本文的目的是研究脂氧蛋白A4（LXA4）介导的p38 MAPK途径保护小鼠免受胶原诱导的关节炎（CIA）的机制。使用3-（4,5-Dimethylthiazol-2-yl）-2,5-diphenyltetrazolium bromide（MTT）分析检测到LXA4（0、5、10、15 nM）对CIA滑膜细胞增殖的影响。用LXA4，SB203580（p38抑制剂）和/或茴香霉素（p38激动剂）治疗CIA小鼠，并确定每只小鼠的关节炎严重程度评分。通过蛋白质印迹，ELISA或qRT-PCR检测基因或蛋白质表达。LXA4抑制CIA小鼠滑膜细胞增生，其TNF-α，IL-6，IL-1β和IFN-γ水平降低，滑膜细胞中p-p38 /总p38表达降低，且呈剂量依赖性。CIA小鼠滑膜组织和血浆中LXA4水平降低，但滑膜组织中p-p38 / p38的总表达增加。LXA4可以下调CIA小鼠滑膜组织中p-p38 / p38的表达。LXA4和SB203580均可通过降低滑膜组织增生和炎性细胞浸润来降低CIA小鼠的关节炎严重程度评分。用LXA4和SB203580处理的CIA小鼠的TNF-α，IL-6，IL-1β和IFN-γ含量较低，伴随MDA降低以及SOD，CAT和GPx升高。然而，关于上述炎症因子和氧化应激指标，茴香霉素可以逆转LXA4对CIA小鼠的保护作用。LXA4通过抑制p38 MAPK信号通路来保护小鼠免受胶原诱导的关节炎，这可能是类风湿关节炎的潜在新治疗靶点。LXA4可以下调CIA小鼠滑膜组织中p-p38 / p38的表达。LXA4和SB203580均可通过降低滑膜组织增生和炎性细胞浸润来降低CIA小鼠的关节炎严重程度评分。用LXA4和SB203580处理的CIA小鼠的TNF-α，IL-6，IL-1β和IFN-γ含量较低，伴随MDA降低以及SOD，CAT和GPx升高。然而，关于上述炎症因子和氧化应激指标，茴香霉素可以逆转LXA4对CIA小鼠的保护作用。LXA4通过抑制p38 MAPK信号通路来保护小鼠免受胶原诱导的关节炎，这可能是类风湿关节炎的潜在新治疗靶点。
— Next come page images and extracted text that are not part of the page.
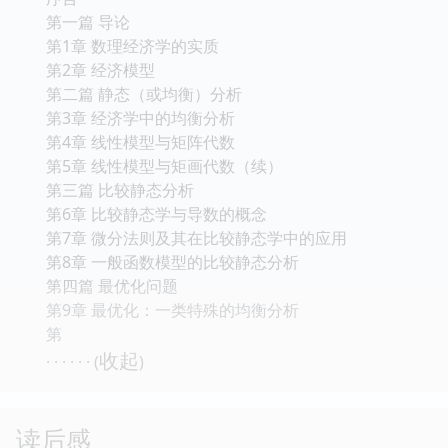
第一篇 导论
第1章 数理经济学的实质
第2章 经济模型
第二篇 静态（或均衡）分析
第3章 经济学中的均衡分析
第4章 线性模型与矩阵代数
第5章 线性模型与矩画代数（续）
第三篇 比较静态分析
第6章 比较静态学与导数的概念
第7章 微分法则及其在比较静态学中的应用
第8章 一般函数模型的比较静态分析
第四篇 最优化问题
第9章 最优化：一类特殊的均衡分析
第
收起
· · · · · · (
)
读后感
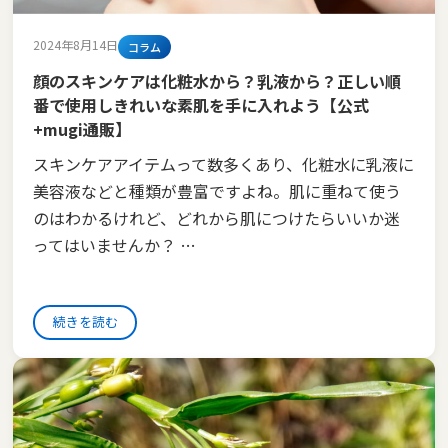
2024年8月14日
コラム
顔のスキンケアは化粧水から？乳液から？正しい順
番で使用しきれいな素肌を手に入れよう【公式
+mugi通販】
スキンケアアイテムって数多くあり、化粧水に乳液に
美容液などと種類が豊富ですよね。肌に重ねて使う
のはわかるけれど、どれから肌につけたらいいか迷
ってはいませんか？ …
続きを読む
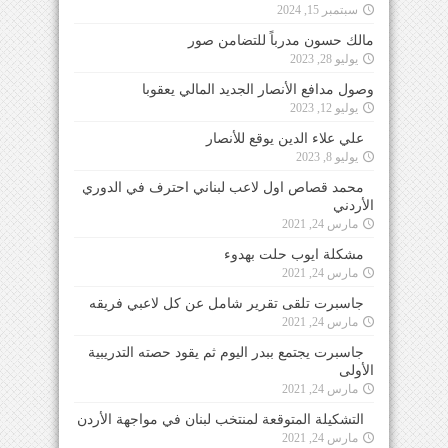
سبتمبر 15, 2024
مالك حسون مدرباً للتضامن صور
يوليو 28, 2023
وصول مدافع الأنصار الجديد المالي يعقوبا
يوليو 12, 2023
علي علاء الدين يوقع للأنصار
يوليو 8, 2023
محمد قصاص اول لاعب لبناني احترف في الدوري
الأردني
مارس 24, 2021
مشكلة ايوب حلت بهدوء
مارس 24, 2021
جاسبرت تلقى تقرير شامل عن كل لاعبي فريقه
مارس 24, 2021
جاسبرت يجتمع ببدر اليوم ثم يقود حصته التدريبية
الأولى
مارس 24, 2021
التشكيلة المتوقعة لمنتخب لبنان في مواجهة الأردن
مارس 24, 2021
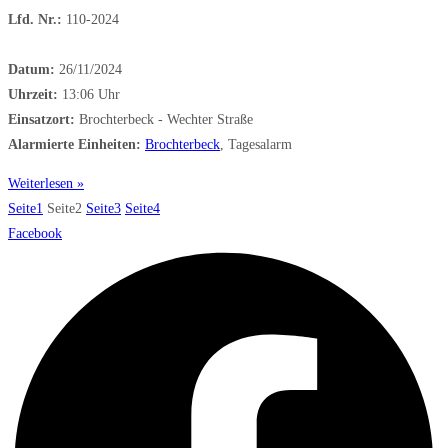
Lfd. Nr.:
110-2024
Datum:
26/11/2024
Uhrzeit:
13:06 Uhr
Einsatzort:
Brochterbeck - Wechter Straße
Alarmierte Einheiten:
Brochterbeck
, Tagesalarm
Weiterlesen »
Seite
1
Seite
2
Seite
3
Seite
4
Facebook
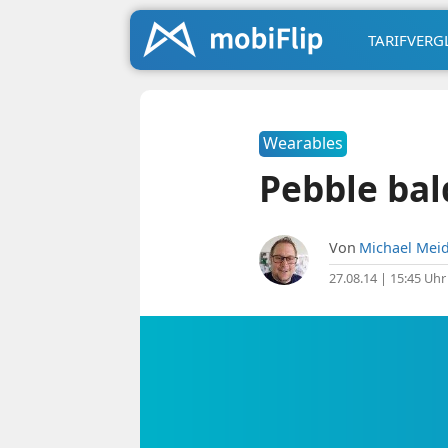
TARIFVERG
Wearables
Pebble ba
Von
Michael Meid
27.08.14 | 15:45 Uhr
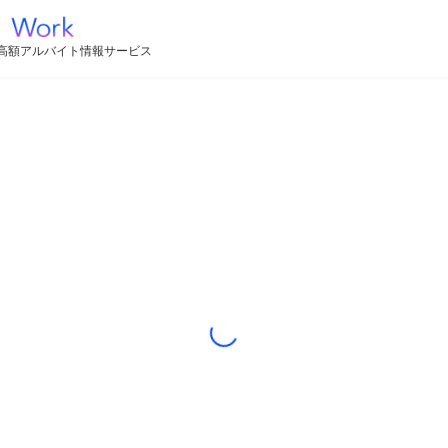
高額アルバイト情報サービス
Loading...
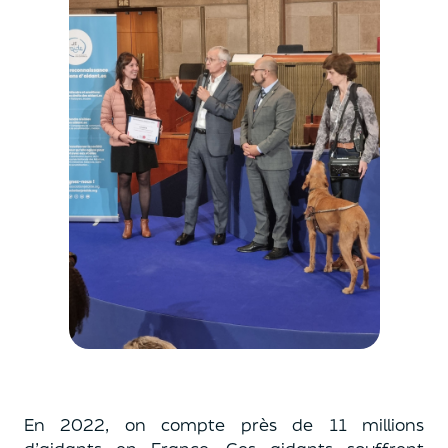
En 2022, on compte près de 11 millions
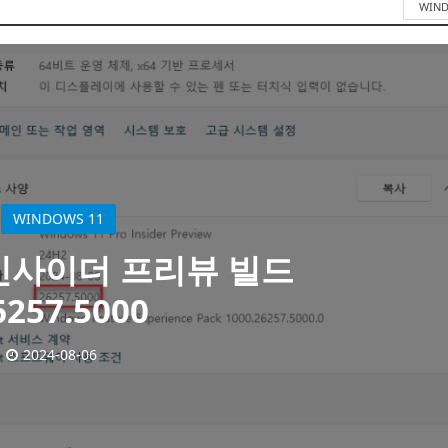
WIN
WINDOWS 11
 인사이더 프리뷰 빌드
6257.5000
2024-08-06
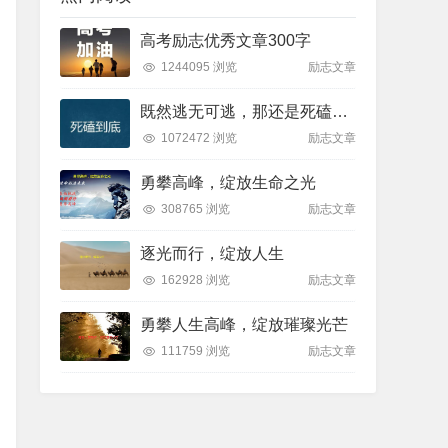
高考励志优秀文章300字
1244095 浏览
励志文章
既然逃无可逃，那还是死磕到底吧
1072472 浏览
励志文章
勇攀高峰，绽放生命之光
308765 浏览
励志文章
逐光而行，绽放人生
162928 浏览
励志文章
勇攀人生高峰，绽放璀璨光芒
111759 浏览
励志文章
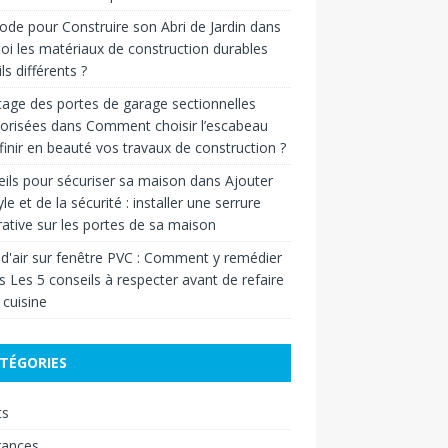
de pour Construire son Abri de Jardin
dans
oi les matériaux de construction durables
ls différents ?
age des portes de garage sectionnelles
orisées
dans
Comment choisir l’escabeau
finir en beauté vos travaux de construction ?
ils pour sécuriser sa maison
dans
Ajouter
yle et de la sécurité : installer une serrure
ative sur les portes de sa maison
 d'air sur fenêtre PVC : Comment y remédier
ns
Les 5 conseils à respecter avant de refaire
 cuisine
TÉGORIES
ts
rances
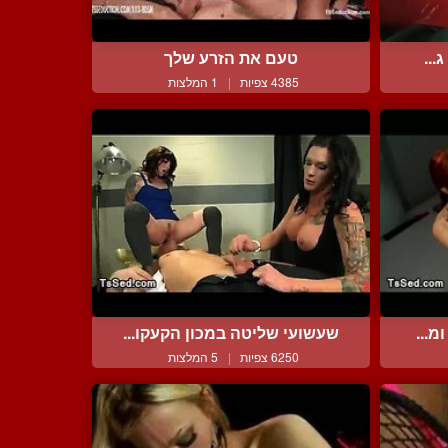
...
טעם את הזרע שלך
4385 צפיות
|
1 המלצות
מ...
שעשועי שליטה במכון הקעקו...
6250 צפיות
|
5 המלצות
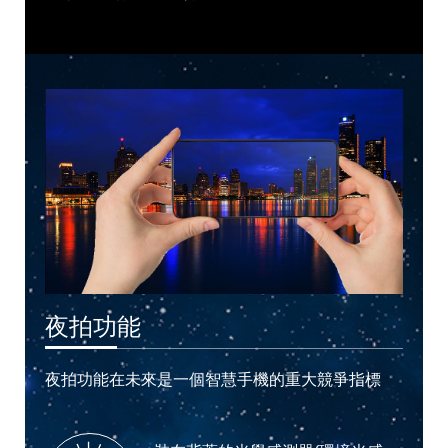
夜拍功能
夜拍功能在未來是一個智慧手機的重大競爭指標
LXA4可以下调CIA小鼠滑膜组织中p-p38 / p38的表达。LXA4和SB203580均可通过降低滑膜组织增生和炎性细胞浸润来降低CIA小鼠的关节炎严重程度评分。用LXA4和SB203580处理的CIA小鼠的TNF-α，IL-6，IL-1β和IFN-γ含量较低，伴随MDA降低以及SOD，CAT和GPx升高。然而，关于上述炎症因子和氧化应激指标，茴香霉素可以逆转LXA4对CIA小鼠的保护作用。LXA4通过抑制p38 MAPK信号通路来保护小鼠免受胶原诱导的关节炎，这可能是类风湿关节炎的潜在新治疗靶点。LXA4和SB203580均可通过降低滑膜组织增生和炎性细胞浸润来降低CIA小鼠的关节炎严重程度评分。用LXA4和SB203580处理的CIA小鼠的TNF-α，IL-6，IL-1β和IFN-γ含量较低，伴随MDA降低以及SOD，CAT和GPx升高。然而，关于上述炎症因子和氧化应激指标，茴香霉素可以逆转LXA4对CIA小鼠的保护作用。LXA4通过抑制p38 MAPK信号通路来保护小鼠免受胶原诱导的关节炎，这可能是类风湿关节炎的潜在新治疗靶点。LXA4和SB203580均可通过降低滑膜组织增生和炎性细胞浸润来降低CIA小鼠的关节炎严重程度评分。用LXA4和SB203580处理的CIA小鼠的TNF-α，IL-6，IL-1β和IFN-γ含量较低，伴随MDA降低以及SOD，CAT和GPx升高。然而，关于上述炎症因子和氧化应激指标，茴香霉素可以逆转LXA4对CIA小鼠的保护作用。LXA4通过抑制p38 MAPK信号通路来保护小鼠免受胶原诱导的关节炎，这可能是类风湿关节炎的潜在新治疗靶点。和GPx。然而，关于上述炎症因子和氧化应激指标，茴香霉素可以逆转LXA4对CIA小鼠的保护作用。LXA4通过抑制p38 MAPK信号通路来保护小鼠免受胶原诱导的关节炎，这可能是类风湿关节炎的潜在新治疗靶点。和GPx。然而，关于上述炎症因子和氧化应激指标，茴香霉素可以逆转LXA4对CIA小鼠的保护作用。LXA4通过抑制p38 MAPK信号通路来保护小鼠免受胶原诱导的关节炎，这可能是类风湿关节炎的潜在新治疗靶点。